Friday, May 14, 2010

For the Love of Stickers

My grandmother put stickers on everything that she mailed or wrapped. They came on envelopes, postcards and packages. She bought them everywhere. Do you remember the little sticker books that were about 3 x 5" and had pages of punch out stickers? They came in all sorts of varieties and subjects. Most of these are from the late 1960s and early 1970s.I don't know why, but one day my grandmother seems to have gone through all her little books and punched out all the little stickers and I found them all neat and tidy in an old case for a deck of cards. Fittingly it had a rose on it....
I am keeping some of the stickers for sentimental reasons but am letting the rest go. I have listed a few in my shop but I have tons more ;-)

What would you do with these stickers if you had them to use in a project or two or three?

Wednesday, May 12, 2010

Bedtime Stories....

Did your grandmother read to you? Mine did. My mother read to us all the time and was a wonderful reader with lots of gestures, expressions and different voices but sitting in my grandmother's soft bed surrounded by old quilts while listening to an old story was fun, too."The Little Rabbit That Would Not Eat" by Edna Groff Deihl was one of our favorite stories to read when we stayed over night with my grandmother, something we did often. We loved the gentle pictures and the story of the bad little rabbit that wouldn't do what he was supposed to do. As children made to sit at the table to finish food we hated, we could relate!
This poor old book just fell apart. I found the pages stacked in the bottom of one of my grandmother's boxes and boy, did they bring me back in time....I may keep one of the illustrations for a scrapbook but I have trimmed off the bent and torn places and will be listing the illustrations in my Etsy shop for others to share and enjoy...
I especially love this one of the grandmother bunny tucking in all the little bunnies. Do you remember this story?

What was your favorite story to read at bedtime with a grandparent or parent?

Sunday, May 9, 2010

Happy Mother's Day


I grew up in a family totally dominated by women, a true matriarchy, if you will. My great grandfather left when his infant son died, leaving my great grandmother and her little daughter, my grandmother alone to fend for themselves. This is my great grandmother here in 1936 with my mother who was 4 at the time.My grandmother also ended up on her own but not until the children were mostly grown. I never met my grandfather, though, and in my world, she was the queen of the family. This is a picture of my grandmother with my mother on a picnic. My mother would have been almost 6 and I'm assuming my grandfather took the photo.
My own father left when I was around 8 and for most of my life the dinner table, holidays and vacations were inhabited by women. I grew up thinking that there was nothing a woman couldn't do because in my life, the women did everything that men would have done. They worked, they mowed lawns, they drove through the night and they paid the bills. This is my mom at 21 when I was about 3 weeks old in 1954. Doesn't she look young?
At the ripe old age of 22 here is my mom with me at the beach the next spring or summer. And yes, she deliberately raised us to be beach bunnies.
All these amazing women are gone now, all buried next to each other, in fact at a local graveyard where I am about to go and deliver some flowers. These ladies were strong and funny, smart and caring and I miss them all, especially on Mother's Day. Other families may have shrugged off Mother's Day as a "Hallmark Holiday" but in my family it was a day when the woman of the house got to be celebrated and pampered in a big way. No one loved to celebrate Mother's Day more than my own mother and even though she's been gone 9 long years now we always lift a glass in her honor and tell a few good stories so her legacy lives on.
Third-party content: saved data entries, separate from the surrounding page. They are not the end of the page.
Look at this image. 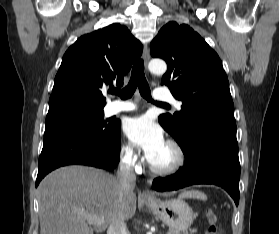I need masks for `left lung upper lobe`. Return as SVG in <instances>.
<instances>
[{
    "instance_id": "obj_1",
    "label": "left lung upper lobe",
    "mask_w": 279,
    "mask_h": 234,
    "mask_svg": "<svg viewBox=\"0 0 279 234\" xmlns=\"http://www.w3.org/2000/svg\"><path fill=\"white\" fill-rule=\"evenodd\" d=\"M152 57L167 63L162 83L182 101L181 110L162 114L161 126L173 136L183 153L199 125L210 122L235 124L229 82L217 53L186 24L167 23L150 44Z\"/></svg>"
}]
</instances>
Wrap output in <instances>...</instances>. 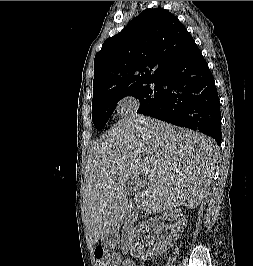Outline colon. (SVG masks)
I'll return each instance as SVG.
<instances>
[{"label": "colon", "instance_id": "obj_1", "mask_svg": "<svg viewBox=\"0 0 253 266\" xmlns=\"http://www.w3.org/2000/svg\"><path fill=\"white\" fill-rule=\"evenodd\" d=\"M95 259L98 266H118L119 257L115 252H110L103 247L95 250Z\"/></svg>", "mask_w": 253, "mask_h": 266}]
</instances>
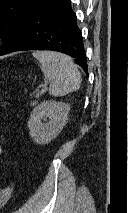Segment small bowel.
<instances>
[{
	"label": "small bowel",
	"mask_w": 128,
	"mask_h": 213,
	"mask_svg": "<svg viewBox=\"0 0 128 213\" xmlns=\"http://www.w3.org/2000/svg\"><path fill=\"white\" fill-rule=\"evenodd\" d=\"M2 154V147H1V145H0V155Z\"/></svg>",
	"instance_id": "c3829d8e"
}]
</instances>
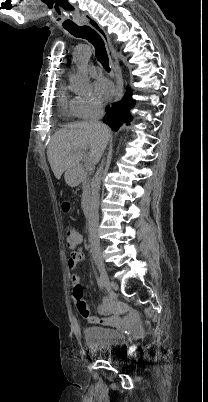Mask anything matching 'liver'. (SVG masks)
Listing matches in <instances>:
<instances>
[{"instance_id": "6515ba94", "label": "liver", "mask_w": 208, "mask_h": 402, "mask_svg": "<svg viewBox=\"0 0 208 402\" xmlns=\"http://www.w3.org/2000/svg\"><path fill=\"white\" fill-rule=\"evenodd\" d=\"M110 138L107 126H96L90 122L69 124L53 134L48 144L47 156L55 178L60 180L63 172L76 168L83 150L90 148L89 158L97 164Z\"/></svg>"}]
</instances>
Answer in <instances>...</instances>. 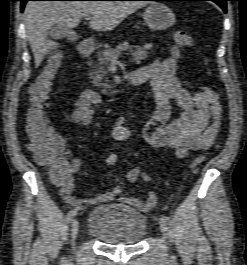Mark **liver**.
Masks as SVG:
<instances>
[{
  "label": "liver",
  "mask_w": 247,
  "mask_h": 265,
  "mask_svg": "<svg viewBox=\"0 0 247 265\" xmlns=\"http://www.w3.org/2000/svg\"><path fill=\"white\" fill-rule=\"evenodd\" d=\"M146 4L142 1H29L23 20L35 66L38 67L44 56L58 47V43L47 38L52 26L75 28L83 17L92 15L90 28L111 31Z\"/></svg>",
  "instance_id": "6515ba94"
}]
</instances>
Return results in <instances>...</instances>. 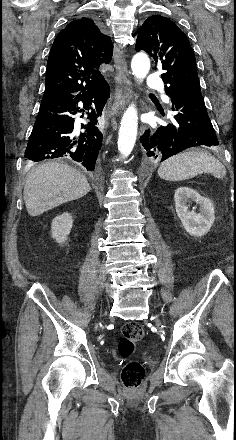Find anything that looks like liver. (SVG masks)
<instances>
[{
    "instance_id": "1",
    "label": "liver",
    "mask_w": 236,
    "mask_h": 440,
    "mask_svg": "<svg viewBox=\"0 0 236 440\" xmlns=\"http://www.w3.org/2000/svg\"><path fill=\"white\" fill-rule=\"evenodd\" d=\"M86 177L74 168L49 162L35 168L27 177L23 197L30 216H39L63 203L90 192Z\"/></svg>"
}]
</instances>
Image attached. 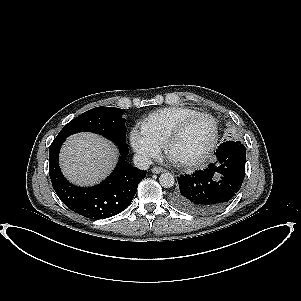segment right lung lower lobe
Wrapping results in <instances>:
<instances>
[{"mask_svg": "<svg viewBox=\"0 0 301 301\" xmlns=\"http://www.w3.org/2000/svg\"><path fill=\"white\" fill-rule=\"evenodd\" d=\"M64 137H56L49 149V175L60 200L72 211L90 218L105 219L125 210L132 202L138 183L146 172L130 166L125 160L129 149L126 143L112 140L119 147L121 159L111 175L100 184L83 188L66 181L62 175L58 154Z\"/></svg>", "mask_w": 301, "mask_h": 301, "instance_id": "1", "label": "right lung lower lobe"}]
</instances>
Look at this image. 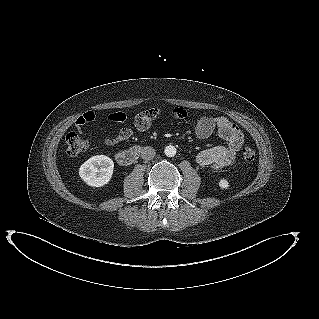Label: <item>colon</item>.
Returning <instances> with one entry per match:
<instances>
[{"label":"colon","instance_id":"colon-1","mask_svg":"<svg viewBox=\"0 0 319 319\" xmlns=\"http://www.w3.org/2000/svg\"><path fill=\"white\" fill-rule=\"evenodd\" d=\"M113 121H124L125 116L122 113H115L110 116ZM66 154L69 157H75L89 148V142L83 139L75 132L68 133L65 137ZM255 151L250 147H244L242 150V156L245 161L251 162L255 159Z\"/></svg>","mask_w":319,"mask_h":319}]
</instances>
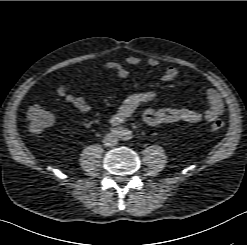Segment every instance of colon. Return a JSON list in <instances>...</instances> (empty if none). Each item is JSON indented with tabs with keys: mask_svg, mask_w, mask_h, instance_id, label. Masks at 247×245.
<instances>
[{
	"mask_svg": "<svg viewBox=\"0 0 247 245\" xmlns=\"http://www.w3.org/2000/svg\"><path fill=\"white\" fill-rule=\"evenodd\" d=\"M27 120L29 131L33 134H39L52 124L53 114L41 105H34L27 112ZM223 127L224 122L217 119L210 125V131L217 133Z\"/></svg>",
	"mask_w": 247,
	"mask_h": 245,
	"instance_id": "1",
	"label": "colon"
}]
</instances>
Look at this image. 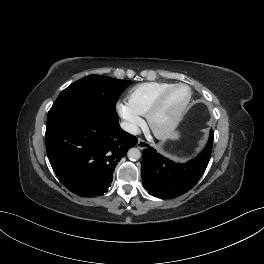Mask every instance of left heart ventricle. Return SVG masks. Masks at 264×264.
<instances>
[{"label":"left heart ventricle","instance_id":"left-heart-ventricle-1","mask_svg":"<svg viewBox=\"0 0 264 264\" xmlns=\"http://www.w3.org/2000/svg\"><path fill=\"white\" fill-rule=\"evenodd\" d=\"M188 97V90L184 87L173 89L166 97L164 104L155 118L158 127L165 126L182 107Z\"/></svg>","mask_w":264,"mask_h":264}]
</instances>
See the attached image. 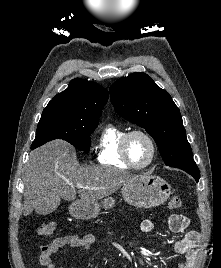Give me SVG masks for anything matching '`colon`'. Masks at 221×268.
I'll return each instance as SVG.
<instances>
[{"label": "colon", "mask_w": 221, "mask_h": 268, "mask_svg": "<svg viewBox=\"0 0 221 268\" xmlns=\"http://www.w3.org/2000/svg\"><path fill=\"white\" fill-rule=\"evenodd\" d=\"M182 205V200L179 197H172L169 200V208L174 210L180 208ZM56 229V224L52 221L41 224L37 229V234L40 236L51 235Z\"/></svg>", "instance_id": "5ec220e1"}]
</instances>
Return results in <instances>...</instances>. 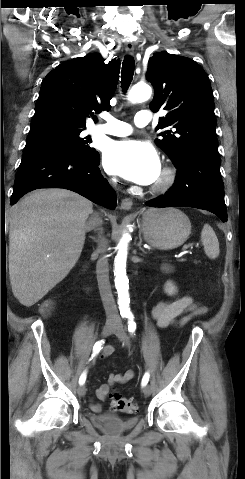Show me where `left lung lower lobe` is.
<instances>
[{
  "label": "left lung lower lobe",
  "mask_w": 245,
  "mask_h": 479,
  "mask_svg": "<svg viewBox=\"0 0 245 479\" xmlns=\"http://www.w3.org/2000/svg\"><path fill=\"white\" fill-rule=\"evenodd\" d=\"M172 188L146 202L150 207L186 206L208 210L227 221L224 184L218 151H200L185 157L178 166Z\"/></svg>",
  "instance_id": "0a47b994"
}]
</instances>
Happy Mother's Day to all who celebrate it today!

Thursday, May 6, 2010

Vintage Scrapbooks

What would you do with these vintage scrapbooks from the early 1940s? They belonged to my mom and have pictures of movie stars in them with captions in child's handwriting beneath most photos.

One book has mostly cartoons, jokes, riddles and other little anecdotal type clippings.
I am going to list these in my shop but am curious to know what people might use them for. I've had them knocking around my basement for a long time. They are not in great shape--pages are yellowed, some are torn but overall I think some creative person is going to have a blast with these....What would you do with these?

Monday, May 3, 2010

Garden Memory Walks

Are there certain flowers or gardens that take you back in time? I always think of my grandmother when I see apple blossoms. I remember being with her in the backyard and watching the petals of the apple blossoms fall like pink rain upon the ground. She used to pick them up and toss them back in the air and giggle like a girl as they fell back around her head.When I was quite young my mother discovered a church garden that was full of daffodils each year and every spring she and my grandmother would go to the fancy daffodil tea that the church held in the garden. I walk there every spring in their memory though the garden is not what it once was.
Both my mother and grandmother loved narcissus flowers as well and always had them in their gardens so I do too. I like to put them in the various pewter vases they collected each spring as well.
Our daffodils are beginning to fade as are the apple blossoms....
but one of my very favorite flowers is just about to bust out all over....but more on that later! Do you and your family have a favorite garden to visit?